A juzgar por las últimas encuestas, pareciera que la preocupación por la corrupción es muy importante para la mayoría. Pero eso puede ser engañoso. Por ejemplo, la más reciente de Ipsos, publicada por El Comercio, muestra que la corrupción se ha convertido en la primera causa de la desaprobación del gobierno, superando esta vez a la inseguridad que suele ocupar el primer lugar.
Nadine Heredia ha resultado la persona más corrupta de la política peruana, según ese mismo sondeo. El 45% la considera “totalmente corrupta”, seguida de cerca por su esposo el presidente Ollanta Humala con 44%. Pisándole los talones están Alan García y Alejandro Toledo, y más atrás Keiko Fujimori y Pedro Pablo Kuczynski.
Quizás esa percepción sea un tanto injusta. Por lo menos hasta ahora, los indicios de corrupción que atañen a la primera dama son menos voluminosos y concluyentes que los que salpican a García y Toledo, aunque como se sabe todos están logrando, hasta el momento, salir indemnes de las acusaciones judiciales.
Pero hay que reconocer también que ella se ha ganado a pulso ese primer lugar con simbólicas e irritantes frivolidades, como las compras de lujo en el extranjero o la casa de playa en uno de los balnearios más caros del Perú, sin tener cómo justificar esos gastos y mostrándose despectiva, arrogante y agresiva cuando se le reclama explicaciones que está en la obligación de dar por el poder real que detenta.
Lo más importante, sin embargo, para que Heredia y Humala ocupen esos deshonrosos primeros lugares en el ránking de la corrupción, parece ser el creciente descontento de la población con el gobierno que ellos dirigen.
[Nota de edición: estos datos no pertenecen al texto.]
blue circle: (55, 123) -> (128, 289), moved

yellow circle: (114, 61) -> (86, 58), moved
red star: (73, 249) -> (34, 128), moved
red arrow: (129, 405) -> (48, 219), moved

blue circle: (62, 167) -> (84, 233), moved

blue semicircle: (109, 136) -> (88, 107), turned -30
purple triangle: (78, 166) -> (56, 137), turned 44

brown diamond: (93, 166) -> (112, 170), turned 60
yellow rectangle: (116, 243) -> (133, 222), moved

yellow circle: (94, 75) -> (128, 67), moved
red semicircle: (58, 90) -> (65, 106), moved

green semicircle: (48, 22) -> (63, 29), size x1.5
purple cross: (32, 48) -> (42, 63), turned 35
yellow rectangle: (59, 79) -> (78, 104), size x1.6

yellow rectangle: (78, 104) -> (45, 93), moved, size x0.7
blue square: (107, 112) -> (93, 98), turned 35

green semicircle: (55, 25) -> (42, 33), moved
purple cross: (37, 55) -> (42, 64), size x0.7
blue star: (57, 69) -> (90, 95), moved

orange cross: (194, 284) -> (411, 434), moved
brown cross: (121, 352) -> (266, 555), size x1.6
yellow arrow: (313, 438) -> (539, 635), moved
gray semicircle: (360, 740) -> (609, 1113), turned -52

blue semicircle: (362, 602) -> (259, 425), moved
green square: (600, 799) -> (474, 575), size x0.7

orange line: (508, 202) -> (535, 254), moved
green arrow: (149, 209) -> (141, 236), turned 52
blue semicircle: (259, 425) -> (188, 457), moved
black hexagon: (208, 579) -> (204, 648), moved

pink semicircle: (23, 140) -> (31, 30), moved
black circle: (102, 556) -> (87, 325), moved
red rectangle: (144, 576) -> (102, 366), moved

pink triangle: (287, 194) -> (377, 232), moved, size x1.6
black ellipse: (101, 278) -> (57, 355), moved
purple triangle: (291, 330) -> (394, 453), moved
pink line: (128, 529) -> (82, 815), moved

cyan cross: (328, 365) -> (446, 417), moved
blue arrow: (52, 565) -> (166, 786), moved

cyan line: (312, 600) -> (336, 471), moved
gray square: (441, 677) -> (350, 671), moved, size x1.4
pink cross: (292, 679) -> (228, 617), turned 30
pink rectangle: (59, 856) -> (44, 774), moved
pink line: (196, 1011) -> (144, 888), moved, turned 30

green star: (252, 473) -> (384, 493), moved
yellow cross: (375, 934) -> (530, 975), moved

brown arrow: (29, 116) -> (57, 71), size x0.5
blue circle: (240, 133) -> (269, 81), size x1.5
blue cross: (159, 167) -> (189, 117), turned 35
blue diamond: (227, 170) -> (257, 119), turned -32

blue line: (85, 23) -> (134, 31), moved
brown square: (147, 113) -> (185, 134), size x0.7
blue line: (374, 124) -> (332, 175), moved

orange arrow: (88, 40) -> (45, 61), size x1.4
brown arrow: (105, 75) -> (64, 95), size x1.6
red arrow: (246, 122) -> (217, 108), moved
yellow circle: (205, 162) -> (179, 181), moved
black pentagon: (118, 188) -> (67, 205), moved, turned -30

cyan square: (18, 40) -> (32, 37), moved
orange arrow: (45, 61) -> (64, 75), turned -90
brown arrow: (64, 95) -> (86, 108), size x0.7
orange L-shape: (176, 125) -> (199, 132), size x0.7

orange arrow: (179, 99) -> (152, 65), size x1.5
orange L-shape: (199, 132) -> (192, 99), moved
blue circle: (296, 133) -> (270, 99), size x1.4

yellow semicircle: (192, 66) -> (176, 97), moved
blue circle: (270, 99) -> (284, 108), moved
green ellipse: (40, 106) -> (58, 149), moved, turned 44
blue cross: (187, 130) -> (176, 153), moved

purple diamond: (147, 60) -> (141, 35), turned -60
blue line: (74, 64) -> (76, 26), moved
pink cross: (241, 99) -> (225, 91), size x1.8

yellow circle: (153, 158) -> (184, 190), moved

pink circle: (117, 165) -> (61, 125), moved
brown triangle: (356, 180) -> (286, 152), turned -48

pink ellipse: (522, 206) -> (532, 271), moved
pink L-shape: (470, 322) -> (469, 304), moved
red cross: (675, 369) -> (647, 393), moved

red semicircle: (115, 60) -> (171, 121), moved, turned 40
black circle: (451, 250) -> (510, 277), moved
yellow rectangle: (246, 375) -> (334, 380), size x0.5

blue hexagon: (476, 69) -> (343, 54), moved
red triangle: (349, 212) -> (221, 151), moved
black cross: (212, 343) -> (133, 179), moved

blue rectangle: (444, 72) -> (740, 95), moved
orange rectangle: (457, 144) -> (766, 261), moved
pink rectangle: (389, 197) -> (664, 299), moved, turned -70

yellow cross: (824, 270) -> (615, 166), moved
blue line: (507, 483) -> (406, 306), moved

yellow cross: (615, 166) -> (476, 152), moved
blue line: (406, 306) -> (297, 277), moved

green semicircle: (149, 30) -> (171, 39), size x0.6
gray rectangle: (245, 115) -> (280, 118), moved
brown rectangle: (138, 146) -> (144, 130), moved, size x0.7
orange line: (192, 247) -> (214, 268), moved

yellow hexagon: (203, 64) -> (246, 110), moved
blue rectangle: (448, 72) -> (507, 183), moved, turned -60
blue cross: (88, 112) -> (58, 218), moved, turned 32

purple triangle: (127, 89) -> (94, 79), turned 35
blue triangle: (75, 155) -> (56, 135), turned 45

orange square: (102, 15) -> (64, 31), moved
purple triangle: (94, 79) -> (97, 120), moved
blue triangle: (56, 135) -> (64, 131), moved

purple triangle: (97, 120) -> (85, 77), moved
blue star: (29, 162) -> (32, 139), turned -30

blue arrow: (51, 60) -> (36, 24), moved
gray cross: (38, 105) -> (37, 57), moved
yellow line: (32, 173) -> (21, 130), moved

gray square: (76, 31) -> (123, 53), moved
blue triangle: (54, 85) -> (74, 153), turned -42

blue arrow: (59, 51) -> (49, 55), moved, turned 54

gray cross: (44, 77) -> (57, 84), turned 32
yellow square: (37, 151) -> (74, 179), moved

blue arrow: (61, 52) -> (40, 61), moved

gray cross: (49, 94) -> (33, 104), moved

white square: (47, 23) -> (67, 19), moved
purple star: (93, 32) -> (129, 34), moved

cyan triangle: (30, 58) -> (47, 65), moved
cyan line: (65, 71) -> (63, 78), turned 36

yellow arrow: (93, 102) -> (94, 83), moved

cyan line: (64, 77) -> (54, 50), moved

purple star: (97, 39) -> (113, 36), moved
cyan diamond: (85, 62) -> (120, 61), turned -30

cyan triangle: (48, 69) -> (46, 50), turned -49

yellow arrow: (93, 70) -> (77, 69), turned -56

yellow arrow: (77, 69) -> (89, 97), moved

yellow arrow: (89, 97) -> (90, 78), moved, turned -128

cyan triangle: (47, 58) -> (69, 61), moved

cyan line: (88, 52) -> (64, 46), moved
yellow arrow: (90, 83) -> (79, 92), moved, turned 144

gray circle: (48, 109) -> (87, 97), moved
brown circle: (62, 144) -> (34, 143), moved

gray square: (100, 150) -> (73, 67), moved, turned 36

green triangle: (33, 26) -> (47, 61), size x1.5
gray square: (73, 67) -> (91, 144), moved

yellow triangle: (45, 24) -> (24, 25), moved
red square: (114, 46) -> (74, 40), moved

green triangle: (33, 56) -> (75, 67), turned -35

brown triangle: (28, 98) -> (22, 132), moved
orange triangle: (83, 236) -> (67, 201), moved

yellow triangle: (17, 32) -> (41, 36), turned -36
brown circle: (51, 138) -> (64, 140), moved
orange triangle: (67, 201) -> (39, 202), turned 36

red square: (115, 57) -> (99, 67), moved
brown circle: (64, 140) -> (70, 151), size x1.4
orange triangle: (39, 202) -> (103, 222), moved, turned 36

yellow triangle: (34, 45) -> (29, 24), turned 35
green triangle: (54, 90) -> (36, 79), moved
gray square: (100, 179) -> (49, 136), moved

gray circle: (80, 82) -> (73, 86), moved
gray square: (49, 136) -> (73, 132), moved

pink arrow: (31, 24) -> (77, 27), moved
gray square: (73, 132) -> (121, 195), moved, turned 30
El enfriamiento de la economía con claras consecuencias que ya se sienten en el empleo y los ingresos, el crecimiento imparable de la inseguridad, la completa falta de liderazgo en conflictos como el de Tía María y los escándalos políticos crean un ambiente de descontento que se expresa no solo en el descenso de la popularidad de la pareja presidencial, sino en el señalamiento que son corruptos.
Usualmente, cuando las cosas van bien, a la mayoría de la población le interesa poco la corrupción de los gobernantes. Mucha gente está dispuesta a ser tolerante con ellos si cree que están resolviendo los problemas y mejorándole la vida cotidiana. Pero cuando las cosas empiezan a ir mal, uno de los canales por donde se expresa el descontento popular es el señalamiento de los gobernantes como corruptos. Siempre que haya indicios de inmoralidad, por supuesto.
En el caso de la pareja presidencial ha habido múltiples signos de deshonestidad en el último tiempo, como por ejemplo su vinculación con Martín Belaunde Lossio o el desvío de fondos de las campañas electorales para beneficios familiares. No obstante, insisto, si la situación económica y de seguridad no fuera tan precaria, probablemente el tema de la corrupción no sería tan relevante.
La pregunta es si la corrupción jugará un papel decisivo o importante en las próximas elecciones. Y parece que no será tan significativo.
Una razón es que existe la difundida idea de que todos los políticos son corruptos. Entonces esa característica no se convierte en un criterio para decidir el sufragio. Ejemplos hay varios. Luis Castañeda apareció en una encuesta de Datum como un político que “roba pero hace obra”, y ganó ampliamente la alcaldía de Lima. Gregorio Santos, preso por corrupción, se impuso holgadamente en Cajamarca. Waldo Ríos, sentenciado por corrupción, ganó en Áncash. Y hay más ejemplos.
Inversamente, un político pulcro y honesto como Valentín Paniagua obtuvo una escasísima votación el 2006.
No obstante, existen algunos casos que sí pueden afectar considerablemente a un candidato. Por ejemplo, el de los narcoindultos que ya ha golpeado fuerte a Alan García, y podría ser devastador si sus adversarios lo usan persistentemente en la campaña. El asunto, en este caso, es que se le vincula directamente con una preocupación que sí afecta diariamente a la población: la inseguridad.
El problema de fondo es que la corrupción, si bien no es un criterio decisivo en una elección, sí es fundamental para el progreso del país. Una nación con altos niveles de corrupción y con instituciones podridas jamás podrá desarrollarse. El círculo vicioso lo puede romper un gobernante no solo honesto, sino empeñado en la lucha anticorrupción.